Nacional de Patos
- Full name: Nacional Atlético Clube
- Nicknames: Naça Verdão Maravilha (Wonder Green) Canário do Sertão (Canary from Sertão)
- Founded: 23 December 1961; 64 years ago
- Ground: José Cavalcanti
- Capacity: 8,000
- League: Campeonato Paraibano
- 2025: Paraibano, 8th of 10
| Home colours | Away colours |

= Nacional Atlético Clube (Patos) =

Nacional Atlético Clube, usually known as Nacional de Patos or simply as Nacional is a Brazilian football club from Patos, Paraíba state. The club was founded in 1961, and in 1989 competed in the Brazilian Championship Second Level and in 2005 and in 2007 competed in the Brazilian Championship Third Level. Its home matches are played at José Cavalcanti Stadium.

==History==
On 23 December 1961, the club was founded by employees of federal institutions, such as the Correios, and other institutions. The club's colors were originally green and yellow, but later the green and white were adopted as Nacional's official colors.

From 1977 to 1981, Nacional won the Torneio Incentivo, which was organized by the Brazilian Football Confederation, five times in a row.

In 1989, the club competed in the Brazilian Championship Second Level, but was eliminated in the first stage.

In 2005, Nacional competed in the Brazilian Championship Third Level, but was eliminated in the first stage of the competition.
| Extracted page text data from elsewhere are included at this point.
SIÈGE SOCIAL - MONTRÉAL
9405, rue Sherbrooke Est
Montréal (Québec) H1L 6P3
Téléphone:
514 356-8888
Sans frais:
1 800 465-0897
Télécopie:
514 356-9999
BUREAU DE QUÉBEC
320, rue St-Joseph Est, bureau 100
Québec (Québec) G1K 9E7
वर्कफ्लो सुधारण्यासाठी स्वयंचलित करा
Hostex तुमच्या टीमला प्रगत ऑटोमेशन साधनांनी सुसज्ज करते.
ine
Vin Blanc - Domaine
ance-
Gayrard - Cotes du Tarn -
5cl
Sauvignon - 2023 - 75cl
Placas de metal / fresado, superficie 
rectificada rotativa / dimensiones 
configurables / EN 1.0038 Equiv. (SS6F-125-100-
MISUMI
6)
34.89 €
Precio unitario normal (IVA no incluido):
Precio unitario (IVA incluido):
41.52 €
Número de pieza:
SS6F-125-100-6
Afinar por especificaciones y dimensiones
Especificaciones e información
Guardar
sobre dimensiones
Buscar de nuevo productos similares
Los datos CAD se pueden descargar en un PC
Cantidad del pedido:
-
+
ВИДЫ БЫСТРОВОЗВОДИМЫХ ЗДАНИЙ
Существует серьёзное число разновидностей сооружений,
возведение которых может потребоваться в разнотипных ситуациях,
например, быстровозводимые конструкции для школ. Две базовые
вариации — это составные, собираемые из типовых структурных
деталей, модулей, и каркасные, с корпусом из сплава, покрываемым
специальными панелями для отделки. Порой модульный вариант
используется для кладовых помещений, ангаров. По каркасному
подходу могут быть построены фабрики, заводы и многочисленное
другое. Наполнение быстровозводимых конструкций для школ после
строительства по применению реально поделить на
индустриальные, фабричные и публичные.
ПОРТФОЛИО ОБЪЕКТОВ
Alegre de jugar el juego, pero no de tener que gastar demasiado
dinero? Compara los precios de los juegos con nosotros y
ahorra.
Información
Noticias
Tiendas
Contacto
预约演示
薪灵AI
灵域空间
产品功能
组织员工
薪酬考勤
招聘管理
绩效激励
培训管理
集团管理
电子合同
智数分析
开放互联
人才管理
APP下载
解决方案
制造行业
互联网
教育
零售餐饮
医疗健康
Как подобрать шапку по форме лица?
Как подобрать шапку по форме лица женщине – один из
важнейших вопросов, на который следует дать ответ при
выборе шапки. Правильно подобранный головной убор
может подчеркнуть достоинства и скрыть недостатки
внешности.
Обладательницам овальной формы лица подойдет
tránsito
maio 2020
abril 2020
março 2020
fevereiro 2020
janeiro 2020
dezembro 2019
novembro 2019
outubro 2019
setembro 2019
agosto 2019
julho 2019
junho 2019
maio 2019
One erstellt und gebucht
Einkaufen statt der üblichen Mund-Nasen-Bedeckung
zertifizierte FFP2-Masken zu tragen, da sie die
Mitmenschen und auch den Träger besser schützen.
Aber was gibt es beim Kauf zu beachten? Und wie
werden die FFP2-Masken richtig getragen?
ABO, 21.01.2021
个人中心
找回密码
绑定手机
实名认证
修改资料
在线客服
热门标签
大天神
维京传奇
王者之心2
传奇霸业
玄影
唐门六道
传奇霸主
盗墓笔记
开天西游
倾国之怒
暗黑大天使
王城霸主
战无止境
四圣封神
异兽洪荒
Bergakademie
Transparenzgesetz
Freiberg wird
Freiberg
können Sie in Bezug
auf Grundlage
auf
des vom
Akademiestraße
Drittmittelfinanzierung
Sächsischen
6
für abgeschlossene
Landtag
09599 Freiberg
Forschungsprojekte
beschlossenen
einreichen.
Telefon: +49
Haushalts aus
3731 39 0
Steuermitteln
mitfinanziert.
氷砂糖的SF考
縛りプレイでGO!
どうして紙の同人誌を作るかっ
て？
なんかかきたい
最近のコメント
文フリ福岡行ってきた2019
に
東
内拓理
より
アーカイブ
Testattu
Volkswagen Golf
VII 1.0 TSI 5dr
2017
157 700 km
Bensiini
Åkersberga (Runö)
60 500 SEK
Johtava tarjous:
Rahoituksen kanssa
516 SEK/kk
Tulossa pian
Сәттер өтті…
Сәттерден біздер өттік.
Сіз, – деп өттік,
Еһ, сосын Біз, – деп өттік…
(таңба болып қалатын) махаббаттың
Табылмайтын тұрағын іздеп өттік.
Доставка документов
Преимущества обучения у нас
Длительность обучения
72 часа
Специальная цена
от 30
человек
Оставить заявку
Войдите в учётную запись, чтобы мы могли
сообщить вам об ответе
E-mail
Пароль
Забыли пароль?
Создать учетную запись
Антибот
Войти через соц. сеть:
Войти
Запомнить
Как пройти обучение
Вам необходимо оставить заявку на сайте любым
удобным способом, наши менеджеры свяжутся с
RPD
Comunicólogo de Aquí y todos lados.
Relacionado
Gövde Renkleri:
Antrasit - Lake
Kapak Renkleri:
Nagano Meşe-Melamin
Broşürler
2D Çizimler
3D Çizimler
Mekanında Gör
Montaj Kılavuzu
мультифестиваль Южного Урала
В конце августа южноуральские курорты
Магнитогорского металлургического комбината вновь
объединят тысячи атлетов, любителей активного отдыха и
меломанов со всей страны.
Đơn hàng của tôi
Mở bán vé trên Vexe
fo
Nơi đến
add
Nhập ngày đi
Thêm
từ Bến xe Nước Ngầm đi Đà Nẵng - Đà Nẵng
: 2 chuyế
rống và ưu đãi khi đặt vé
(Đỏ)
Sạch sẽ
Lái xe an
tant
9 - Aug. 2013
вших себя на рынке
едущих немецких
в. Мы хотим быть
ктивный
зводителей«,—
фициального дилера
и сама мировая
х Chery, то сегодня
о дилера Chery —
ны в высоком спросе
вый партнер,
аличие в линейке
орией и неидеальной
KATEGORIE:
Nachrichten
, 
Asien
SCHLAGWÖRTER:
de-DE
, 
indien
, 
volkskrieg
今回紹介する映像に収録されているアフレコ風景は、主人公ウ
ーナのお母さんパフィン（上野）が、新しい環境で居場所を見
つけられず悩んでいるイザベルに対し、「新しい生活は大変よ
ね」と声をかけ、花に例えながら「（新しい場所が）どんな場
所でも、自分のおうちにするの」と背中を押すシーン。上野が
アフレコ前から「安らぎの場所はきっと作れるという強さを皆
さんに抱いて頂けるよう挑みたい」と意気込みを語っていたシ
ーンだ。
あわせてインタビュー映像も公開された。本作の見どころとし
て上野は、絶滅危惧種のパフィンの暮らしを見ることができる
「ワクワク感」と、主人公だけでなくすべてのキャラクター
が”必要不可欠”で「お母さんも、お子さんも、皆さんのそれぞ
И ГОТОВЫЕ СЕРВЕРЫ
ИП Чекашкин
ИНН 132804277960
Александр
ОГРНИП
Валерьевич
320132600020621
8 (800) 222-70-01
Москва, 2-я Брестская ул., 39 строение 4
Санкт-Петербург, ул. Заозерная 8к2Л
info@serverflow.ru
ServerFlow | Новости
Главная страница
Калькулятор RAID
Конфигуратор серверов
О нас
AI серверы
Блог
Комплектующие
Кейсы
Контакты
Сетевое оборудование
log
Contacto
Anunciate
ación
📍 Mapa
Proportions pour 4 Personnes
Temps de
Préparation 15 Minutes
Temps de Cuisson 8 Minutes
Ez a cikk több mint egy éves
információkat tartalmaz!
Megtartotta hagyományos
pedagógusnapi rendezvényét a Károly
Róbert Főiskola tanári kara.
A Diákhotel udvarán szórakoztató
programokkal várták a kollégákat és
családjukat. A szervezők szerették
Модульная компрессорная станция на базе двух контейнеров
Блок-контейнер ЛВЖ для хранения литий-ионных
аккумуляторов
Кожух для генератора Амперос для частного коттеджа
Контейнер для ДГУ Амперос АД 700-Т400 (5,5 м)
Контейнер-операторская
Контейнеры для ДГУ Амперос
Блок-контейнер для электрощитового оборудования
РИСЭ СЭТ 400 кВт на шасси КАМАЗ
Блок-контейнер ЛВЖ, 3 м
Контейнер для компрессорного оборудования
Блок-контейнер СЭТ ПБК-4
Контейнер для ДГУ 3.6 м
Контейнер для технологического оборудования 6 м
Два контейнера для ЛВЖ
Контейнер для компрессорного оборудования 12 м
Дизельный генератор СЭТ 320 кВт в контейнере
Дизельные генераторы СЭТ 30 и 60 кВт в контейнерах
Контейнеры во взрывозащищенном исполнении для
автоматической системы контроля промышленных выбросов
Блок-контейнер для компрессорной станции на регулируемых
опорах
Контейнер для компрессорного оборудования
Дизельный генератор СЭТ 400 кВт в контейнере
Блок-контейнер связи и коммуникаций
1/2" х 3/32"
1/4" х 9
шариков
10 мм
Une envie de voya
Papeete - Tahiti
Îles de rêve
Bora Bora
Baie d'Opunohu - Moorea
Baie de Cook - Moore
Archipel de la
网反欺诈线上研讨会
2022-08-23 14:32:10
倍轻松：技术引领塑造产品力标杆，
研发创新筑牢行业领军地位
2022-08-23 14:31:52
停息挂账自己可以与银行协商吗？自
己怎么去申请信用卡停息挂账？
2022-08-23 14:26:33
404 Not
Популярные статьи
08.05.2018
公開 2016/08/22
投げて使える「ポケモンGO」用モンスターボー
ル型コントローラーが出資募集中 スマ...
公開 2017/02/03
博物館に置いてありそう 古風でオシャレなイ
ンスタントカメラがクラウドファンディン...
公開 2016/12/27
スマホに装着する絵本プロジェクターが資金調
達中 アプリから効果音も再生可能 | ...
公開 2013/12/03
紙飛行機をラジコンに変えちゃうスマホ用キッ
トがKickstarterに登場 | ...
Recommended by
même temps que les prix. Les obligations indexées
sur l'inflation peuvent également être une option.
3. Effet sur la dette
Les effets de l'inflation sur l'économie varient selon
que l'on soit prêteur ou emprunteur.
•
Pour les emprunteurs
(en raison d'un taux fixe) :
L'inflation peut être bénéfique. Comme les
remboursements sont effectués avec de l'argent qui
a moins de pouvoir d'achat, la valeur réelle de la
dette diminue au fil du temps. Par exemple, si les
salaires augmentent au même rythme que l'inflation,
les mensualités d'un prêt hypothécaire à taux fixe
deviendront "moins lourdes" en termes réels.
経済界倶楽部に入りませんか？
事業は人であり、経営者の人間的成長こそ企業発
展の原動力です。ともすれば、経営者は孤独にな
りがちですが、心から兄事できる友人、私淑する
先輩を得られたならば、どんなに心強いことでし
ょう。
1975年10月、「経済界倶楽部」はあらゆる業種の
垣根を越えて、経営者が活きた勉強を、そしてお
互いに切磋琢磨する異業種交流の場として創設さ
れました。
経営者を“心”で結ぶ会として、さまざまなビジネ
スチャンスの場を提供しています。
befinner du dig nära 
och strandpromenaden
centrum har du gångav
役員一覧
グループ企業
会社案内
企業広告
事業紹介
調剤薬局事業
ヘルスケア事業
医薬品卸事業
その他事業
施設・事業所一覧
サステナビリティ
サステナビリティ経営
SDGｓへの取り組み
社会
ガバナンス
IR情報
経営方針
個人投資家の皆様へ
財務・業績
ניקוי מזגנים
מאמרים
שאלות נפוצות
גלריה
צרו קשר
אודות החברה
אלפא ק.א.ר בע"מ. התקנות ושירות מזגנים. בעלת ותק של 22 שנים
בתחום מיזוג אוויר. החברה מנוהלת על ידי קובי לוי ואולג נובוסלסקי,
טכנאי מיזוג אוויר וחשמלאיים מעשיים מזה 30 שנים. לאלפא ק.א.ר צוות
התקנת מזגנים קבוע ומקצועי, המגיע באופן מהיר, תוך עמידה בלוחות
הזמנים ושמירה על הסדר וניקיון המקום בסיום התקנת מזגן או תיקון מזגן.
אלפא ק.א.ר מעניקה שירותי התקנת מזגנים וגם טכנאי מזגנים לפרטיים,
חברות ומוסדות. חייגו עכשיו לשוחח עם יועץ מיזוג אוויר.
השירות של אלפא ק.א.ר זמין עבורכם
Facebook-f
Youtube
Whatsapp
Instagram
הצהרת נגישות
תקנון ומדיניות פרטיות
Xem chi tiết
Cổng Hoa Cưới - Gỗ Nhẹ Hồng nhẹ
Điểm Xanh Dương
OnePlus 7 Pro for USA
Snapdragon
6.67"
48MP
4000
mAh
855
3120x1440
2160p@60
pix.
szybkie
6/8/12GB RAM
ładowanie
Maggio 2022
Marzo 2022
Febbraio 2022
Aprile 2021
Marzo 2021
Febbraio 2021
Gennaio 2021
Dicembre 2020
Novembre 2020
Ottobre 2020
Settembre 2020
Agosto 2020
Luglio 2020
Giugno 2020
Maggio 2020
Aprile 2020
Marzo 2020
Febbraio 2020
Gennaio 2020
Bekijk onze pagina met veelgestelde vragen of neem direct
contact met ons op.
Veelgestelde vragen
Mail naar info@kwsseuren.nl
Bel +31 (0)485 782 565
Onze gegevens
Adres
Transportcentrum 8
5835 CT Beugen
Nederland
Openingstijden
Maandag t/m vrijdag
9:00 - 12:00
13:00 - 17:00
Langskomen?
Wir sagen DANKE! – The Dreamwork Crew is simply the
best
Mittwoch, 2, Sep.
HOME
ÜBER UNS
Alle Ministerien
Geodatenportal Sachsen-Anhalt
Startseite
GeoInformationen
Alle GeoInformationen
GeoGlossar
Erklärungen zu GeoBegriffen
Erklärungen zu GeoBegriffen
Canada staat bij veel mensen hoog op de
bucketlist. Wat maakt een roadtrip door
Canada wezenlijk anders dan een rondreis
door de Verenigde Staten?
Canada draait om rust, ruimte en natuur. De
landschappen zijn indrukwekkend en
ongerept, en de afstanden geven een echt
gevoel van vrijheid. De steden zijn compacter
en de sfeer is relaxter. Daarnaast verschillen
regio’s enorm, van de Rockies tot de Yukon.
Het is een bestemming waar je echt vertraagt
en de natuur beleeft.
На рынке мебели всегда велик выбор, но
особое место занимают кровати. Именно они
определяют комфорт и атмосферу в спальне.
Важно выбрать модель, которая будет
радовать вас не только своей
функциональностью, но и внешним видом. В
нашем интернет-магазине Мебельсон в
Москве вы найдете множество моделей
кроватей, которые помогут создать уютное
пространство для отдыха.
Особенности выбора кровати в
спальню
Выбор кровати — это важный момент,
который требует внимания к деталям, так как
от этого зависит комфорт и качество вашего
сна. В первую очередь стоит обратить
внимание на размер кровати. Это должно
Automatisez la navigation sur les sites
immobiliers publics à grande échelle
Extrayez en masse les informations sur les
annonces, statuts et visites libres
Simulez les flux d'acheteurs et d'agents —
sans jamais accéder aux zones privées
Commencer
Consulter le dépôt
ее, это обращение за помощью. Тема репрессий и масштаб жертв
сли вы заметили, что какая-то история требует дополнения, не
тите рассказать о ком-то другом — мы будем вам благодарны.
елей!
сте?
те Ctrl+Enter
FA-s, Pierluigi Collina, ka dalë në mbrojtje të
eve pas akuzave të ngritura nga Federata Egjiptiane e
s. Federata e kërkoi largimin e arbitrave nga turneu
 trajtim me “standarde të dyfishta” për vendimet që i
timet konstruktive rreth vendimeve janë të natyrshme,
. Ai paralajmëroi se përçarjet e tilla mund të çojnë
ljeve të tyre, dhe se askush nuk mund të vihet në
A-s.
In 2007, the club won the Paraíba State Championship for the first time. Nacional's Edmundo was the competition's top goalscorer, with 18 goals. In the same year, the club competed in the Brazilian Championship Third Level, reaching the final stage of the competition.

==Honours==
- Campeonato Paraibano
  - Winners (1): 2007
  - Runners-up (4): 1978, 1990, 1991, 2005
- Copa Paraíba
  - Winners (1): 2008
- Campeonato Paraibano Second Division
  - Winners (1): 2017
- Torneio Incentivo
  - Winners (5): 1977, 1978, 1979, 1980, 1981

==Current squad (selected)==

| No. | Pos. | Nation | Player |
|---|---|---|---|
| — | DF | BRA | Júnior Sertânia () |

==Stadium==
Nacional's home stadium is Estádio José Cavalcanti, with a maximum capacity of 8,000 people.

However, in 2007, the club played its Campeonato Brasileiro Série C final stage home matches at Amigão stadium, which has a maximum capacity of 40,000 people and is located in Campina Grande, because the minimum stadium capacity allowed during that stage of the competition was 10,000 people.